The Uncanny Valley in Pictures of Beautiful Women

Photographs that create this effect by accident!



      The Uncanny Valley is described as a near-identical resemblance to a human being that arouses a sense of unease or revulsion in the person viewing it. (See definition.)

      Examples abound in computer-generated simulations and in humanoid robotics, where the human resemblance comes too close to the mark, falling just short enough to invoke horror. (It's a critical point: If a human simulation is super-close to the original -- the effect doesn't occur. If it's not close enough -- it seems like a caricature and feels harmless.)
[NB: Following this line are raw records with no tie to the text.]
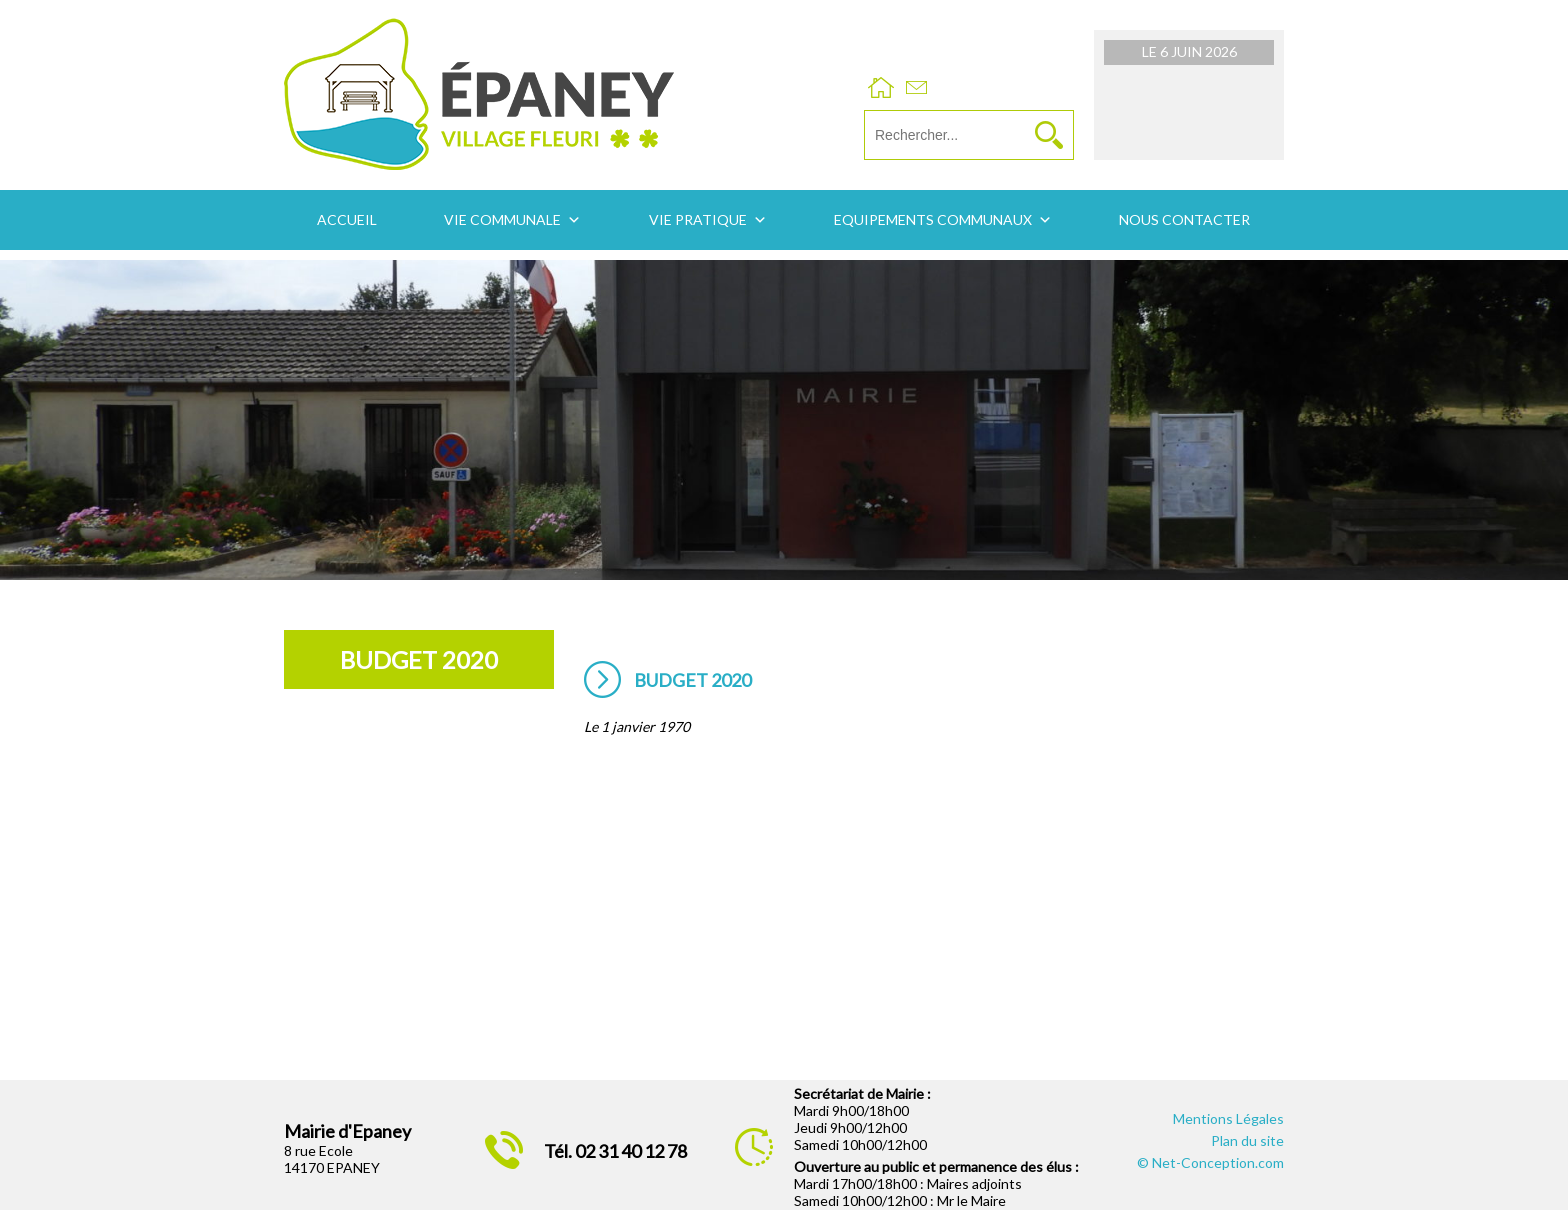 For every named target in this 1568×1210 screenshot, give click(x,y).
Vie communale (502, 219)
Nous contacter (1184, 219)
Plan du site (1247, 1140)
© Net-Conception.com (1210, 1162)
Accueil (347, 219)
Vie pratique (698, 219)
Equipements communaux (933, 219)
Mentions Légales (1228, 1118) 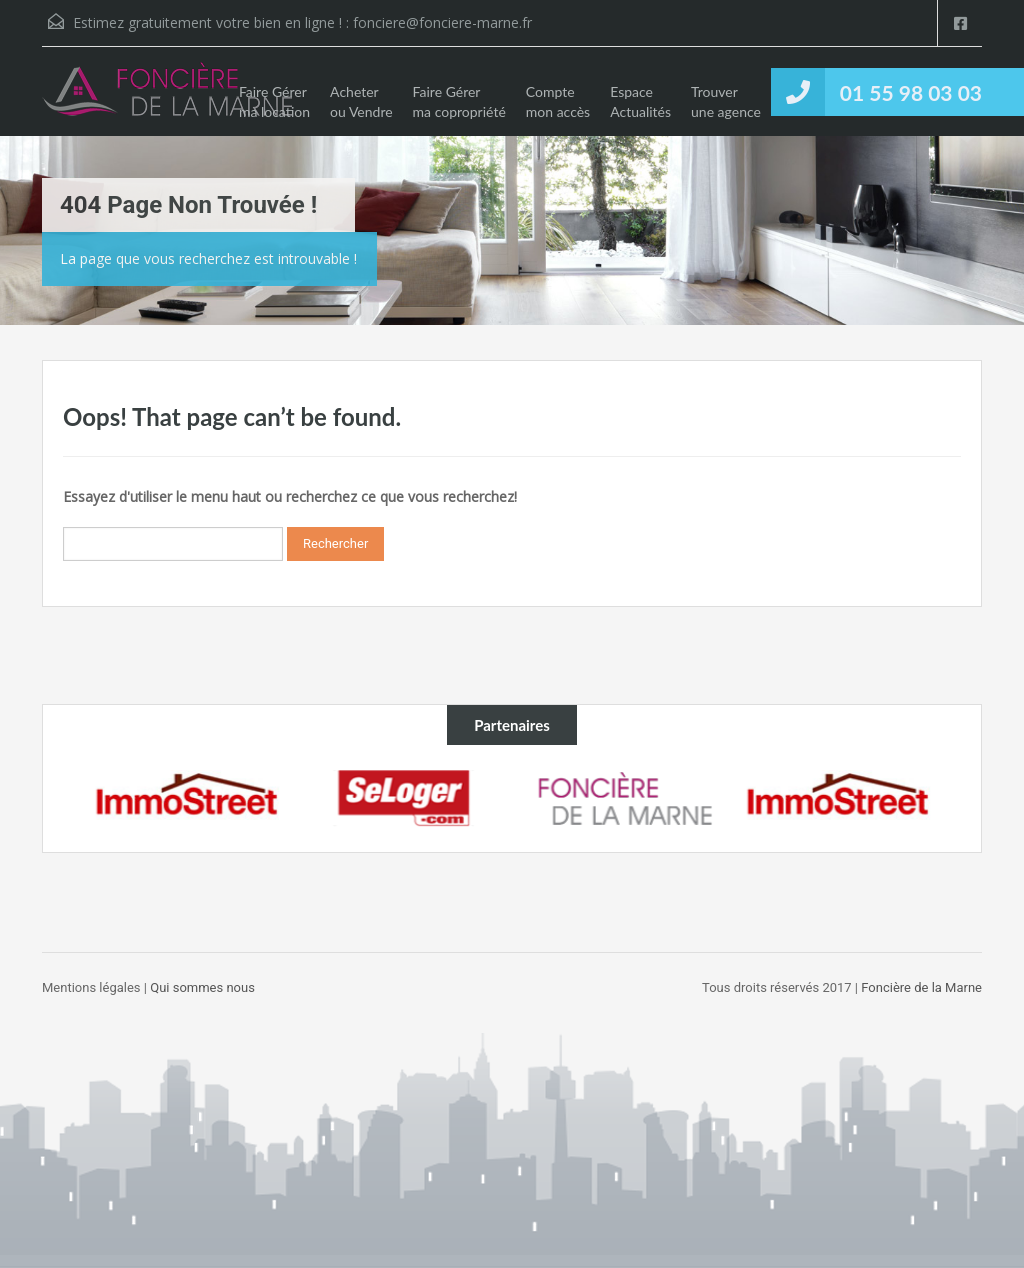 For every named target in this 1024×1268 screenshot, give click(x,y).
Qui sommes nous (202, 987)
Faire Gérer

      Famous 'robotic' examples can be found in this article (www.strangerdimensions.com) and are reproduced below. Most examples of the Uncanny Valley Effect are of robotic or 'humanoid' character. But -- with the advent of CGI -- the Uncanny Valley is also found in games and movies as well, as seen in the third and fourth pictures below (www.buzzfeed.com).



Image: Creepy Girl



Japanese android



Medal of Honor: Warfighter



Polar Express (2004)


      Perhaps a new wrinkle in this phenomenon has developed. I've been finding the Uncanny Valley Effect in so-called normal people, depicted in photographs all across the Web. (Some of the actual images make me shudder.) These photographs all depict beautiful ladies, mostly models or celebrities -- but for some reason, their photographic exteriors look wrong or misconfigured -- at least on my PC screen. The pictures are clean and undoctored, taken mostly from online fashion sites, where (presumably) they were meant to be seen as enticing. The female subjects appear to resemble human beings -- but not quite closely enough, it would seem...















      Is it my imagination? Is it trick photography? Or do some of these pics (especially the last one) chill the blood?